I think this is probably the one thing we have that is so different from the rest of M-I SWACO during this period: at the very least, we expect PT to continue to grow during this time of low oil price and rig count. When the price of oil is high, the oil companies are chasing the barrels because their product is worth a premium. When the price of oil is low, they have to chase barrels to make the numbers work, the revenue numbers. There’s been such a massive investment in the infrastructure that they’re not just going to mothball it and wait for oil prices to come back. They have to continue producing. In fact, we often see our business growth accelerate during these times as the operators focus on maximizing production from their existing well stock rather than drill or side track new reservoir footage.
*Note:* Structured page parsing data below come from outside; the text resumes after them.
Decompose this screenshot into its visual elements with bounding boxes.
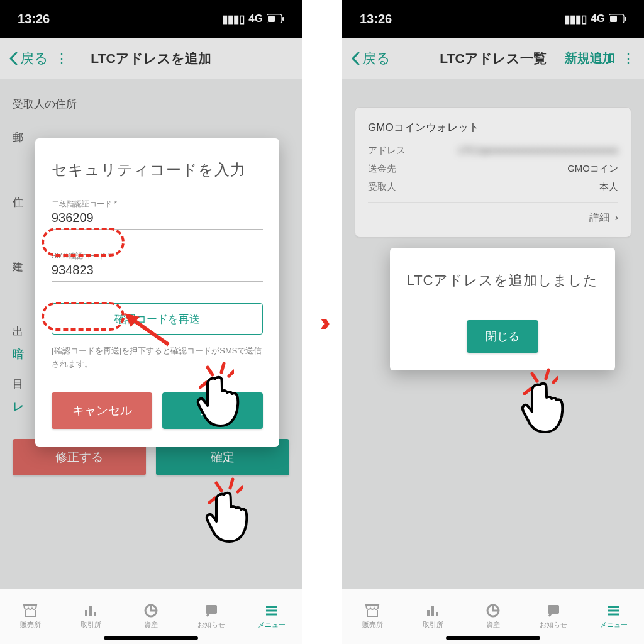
message-icon bbox=[204, 604, 219, 618]
tab-label: 取引所 bbox=[423, 620, 443, 630]
svg-rect-32 bbox=[548, 605, 559, 614]
close-button[interactable]: 閉じる bbox=[467, 320, 538, 353]
chevrons-right-icon: ›› bbox=[320, 308, 325, 336]
tab-shop[interactable]: 販売所 bbox=[0, 589, 60, 644]
svg-rect-7 bbox=[94, 612, 96, 616]
sms-value: 934823 bbox=[52, 263, 263, 282]
modal-title: セキュリティコードを入力 bbox=[52, 160, 263, 180]
message-icon bbox=[546, 604, 561, 618]
svg-line-3 bbox=[131, 318, 169, 345]
tab-label: 資産 bbox=[144, 620, 158, 630]
svg-rect-5 bbox=[85, 610, 87, 616]
tab-label: 販売所 bbox=[362, 620, 383, 630]
highlight-2fa bbox=[42, 228, 125, 257]
2fa-label: 二段階認証コード * bbox=[52, 199, 263, 209]
transition-gap: ›› bbox=[302, 0, 342, 644]
tab-exchange[interactable]: 取引所 bbox=[402, 589, 463, 644]
svg-rect-9 bbox=[206, 605, 217, 614]
pointer-hand-icon bbox=[521, 380, 570, 440]
svg-rect-29 bbox=[431, 606, 434, 616]
cancel-button[interactable]: キャンセル bbox=[52, 392, 152, 429]
tab-menu[interactable]: メニュー bbox=[584, 589, 644, 644]
menu-icon bbox=[264, 604, 279, 618]
shop-icon bbox=[365, 604, 380, 618]
tabbar: 販売所 取引所 資産 お知らせ メニュー bbox=[0, 589, 302, 644]
home-indicator bbox=[104, 636, 198, 640]
bars-icon bbox=[83, 604, 98, 618]
tab-exchange[interactable]: 取引所 bbox=[60, 589, 121, 644]
tab-label: お知らせ bbox=[540, 620, 567, 630]
svg-line-26 bbox=[546, 370, 548, 379]
2fa-input-group[interactable]: 二段階認証コード * 936209 bbox=[52, 199, 263, 230]
tab-label: 資産 bbox=[486, 620, 500, 630]
tab-assets[interactable]: 資産 bbox=[463, 589, 523, 644]
pointer-hand-icon bbox=[205, 489, 254, 550]
arrow-icon bbox=[125, 313, 175, 351]
2fa-value: 936209 bbox=[52, 211, 263, 230]
tab-label: メニュー bbox=[600, 620, 628, 630]
pie-icon bbox=[143, 604, 158, 618]
tab-label: メニュー bbox=[258, 620, 286, 630]
success-title: LTCアドレスを追加しました bbox=[406, 269, 599, 291]
pointer-hand-icon bbox=[196, 374, 245, 434]
bars-icon bbox=[425, 604, 440, 618]
shop-icon bbox=[23, 604, 38, 618]
tab-label: お知らせ bbox=[197, 620, 225, 630]
highlight-sms bbox=[42, 302, 125, 331]
phone-right: 13:26 ▮▮▮▯ 4G 戻る LTCアドレス一覧 新規追加 ⋮ GMOコイン… bbox=[342, 0, 644, 644]
menu-icon bbox=[606, 604, 621, 618]
phone-left: 13:26 ▮▮▮▯ 4G 戻る LTCアドレスを追加 ⋮ 受取人の住所 郵 住… bbox=[0, 0, 302, 644]
tab-assets[interactable]: 資産 bbox=[121, 589, 181, 644]
svg-line-19 bbox=[230, 479, 233, 488]
svg-rect-30 bbox=[436, 612, 438, 616]
pie-icon bbox=[486, 604, 501, 618]
tab-label: 販売所 bbox=[20, 620, 41, 630]
tab-news[interactable]: お知らせ bbox=[181, 589, 242, 644]
tab-menu[interactable]: メニュー bbox=[242, 589, 302, 644]
success-modal: LTCアドレスを追加しました 閉じる bbox=[390, 248, 615, 370]
svg-line-15 bbox=[221, 364, 224, 372]
svg-rect-28 bbox=[427, 610, 430, 616]
tab-shop[interactable]: 販売所 bbox=[342, 589, 402, 644]
tab-label: 取引所 bbox=[80, 620, 101, 630]
svg-rect-6 bbox=[89, 606, 92, 616]
tabbar: 販売所 取引所 資産 お知らせ メニュー bbox=[342, 589, 644, 644]
tab-news[interactable]: お知らせ bbox=[523, 589, 584, 644]
home-indicator bbox=[446, 636, 540, 640]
That said, one slight difference this time from previous downturns is that the demand for oil has actually shown a slight dip. Previously this hasn’t been the case. But that’s just a temporary blip. In fact, I’ve talked to several of the majors to get their take on it. One global category manager for production chemistry with a major oil company said they already know, and it’s in the budget, that they’re going to spend more on production chemicals in 2009 as a company globally than they did in 2008. And with every day, more water comes; with more water comes more challenges for production chemistry and more of a need for process equipment to meet the increased volumes; more volumes to be treated means the production chemicals market will grow through this downturn. In the worst case, we’ll have a year of slow growth. If there is a slight slowdown, this might not be a bad thing overall, as the growth of the Production Technologies segment has been so fast that it’ll hopefully give us time to catch our breath. We can improve some of the procedures and processes that we’ve got, so we’re a better company when the light begins to appear at the end of the tunnel.

Either way, we have a great business and it can only get better still.